Using the entries that follow, transcribe only the lines from the line with "Optional Change" to the line with "Bharat Vatwani:- India2.", both included, exactly as they stand and without pictures.

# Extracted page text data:

_ _ _ _ _ _ _

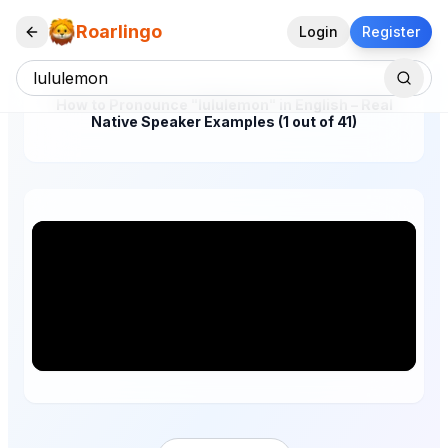
Roarlingo
Login
Register
How to Pronounce "lululemon" in English – Real
Native Speaker Examples (1 out of 41)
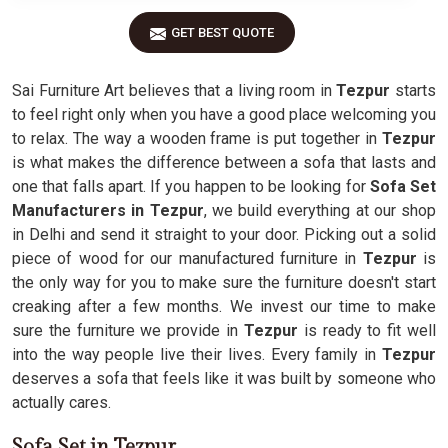
GET BEST QUOTE
Sai Furniture Art believes that a living room in
Tezpur
starts
to feel right only when you have a good place welcoming you
to relax. The way a wooden frame is put together in
Tezpur
is what makes the difference between a sofa that lasts and
one that falls apart. If you happen to be looking for
Sofa Set
Manufacturers in Tezpur
, we build everything at our shop
in Delhi and send it straight to your door. Picking out a solid
piece of wood for our manufactured furniture in
Tezpur
is
the only way for you to make sure the furniture doesn't start
creaking after a few months. We invest our time to make
sure the furniture we provide in
Tezpur
is ready to fit well
into the way people live their lives. Every family in
Tezpur
deserves a sofa that feels like it was built by someone who
actually cares.
Sofa Set in Tezpur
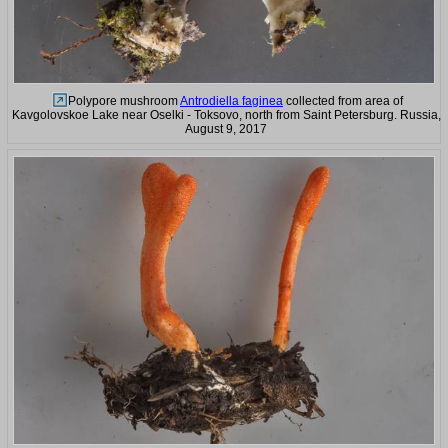
Polypore mushroom
Antrodiella faginea
collected from area of
Kavgolovskoe Lake near Oselki - Toksovo, north from Saint Petersburg. Russia,
August 9, 2017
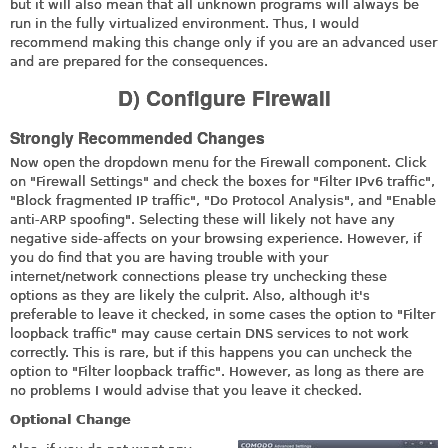
but it will also mean that all unknown programs will always be
run in the fully virtualized environment. Thus, I would
recommend making this change only if you are an advanced user
and are prepared for the consequences.
D) Configure Firewall
Strongly Recommended Changes
Now open the dropdown menu for the Firewall component. Click
on "Firewall Settings" and check the boxes for "Filter IPv6 traffic",
"Block fragmented IP traffic", "Do Protocol Analysis", and "Enable
anti-ARP spoofing". Selecting these will likely not have any
negative side-affects on your browsing experience. However, if
you do find that you are having trouble with your
internet/network connections please try unchecking these
options as they are likely the culprit. Also, although it's
preferable to leave it checked, in some cases the option to "Filter
loopback traffic" may cause certain DNS services to not work
correctly. This is rare, but if this happens you can uncheck the
option to "Filter loopback traffic". However, as long as there are
no problems I would advise that you leave it checked.
Optional Change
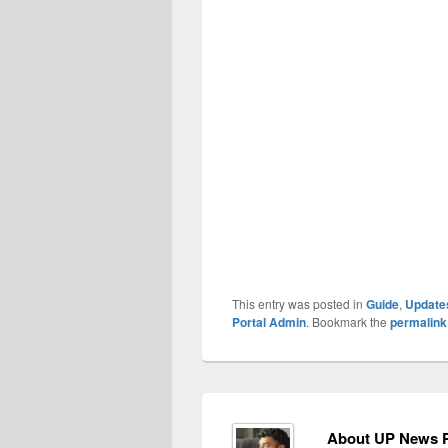
This entry was posted in
Guide
,
Update
Portal Admin
. Bookmark the
permalink
About UP News P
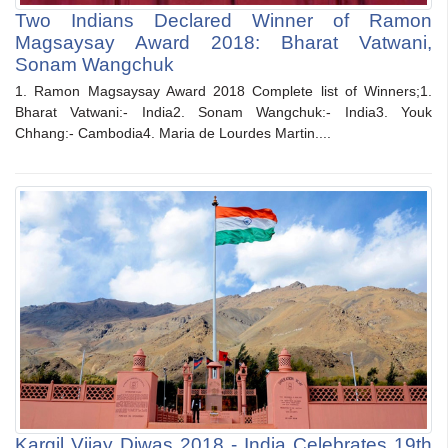
Two Indians Declared Winner of Ramon
Magsaysay Award 2018: Bharat Vatwani,
Sonam Wangchuk
1. Ramon Magsaysay Award 2018 Complete list of Winners;1.
Bharat Vatwani:- India2. Sonam Wangchuk:- India3. Youk
Chhang:- Cambodia4. Maria de Lourdes Martin....
Kargil Vijay Diwas 2018 - India Celebrates 19th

_ _ _ _ _ _ _

# Answer to the problem:
Optional Change
This entry was posted in
Guide
,
Update
Portal Admin
. Bookmark the
permalink
About UP News P
Two Indians Declared Winner of Ramon
Magsaysay Award 2018: Bharat Vatwani,
Sonam Wangchuk
1. Ramon Magsaysay Award 2018 Complete list of Winners;1.
Bharat Vatwani:- India2. Sonam Wangchuk:- India3. Youk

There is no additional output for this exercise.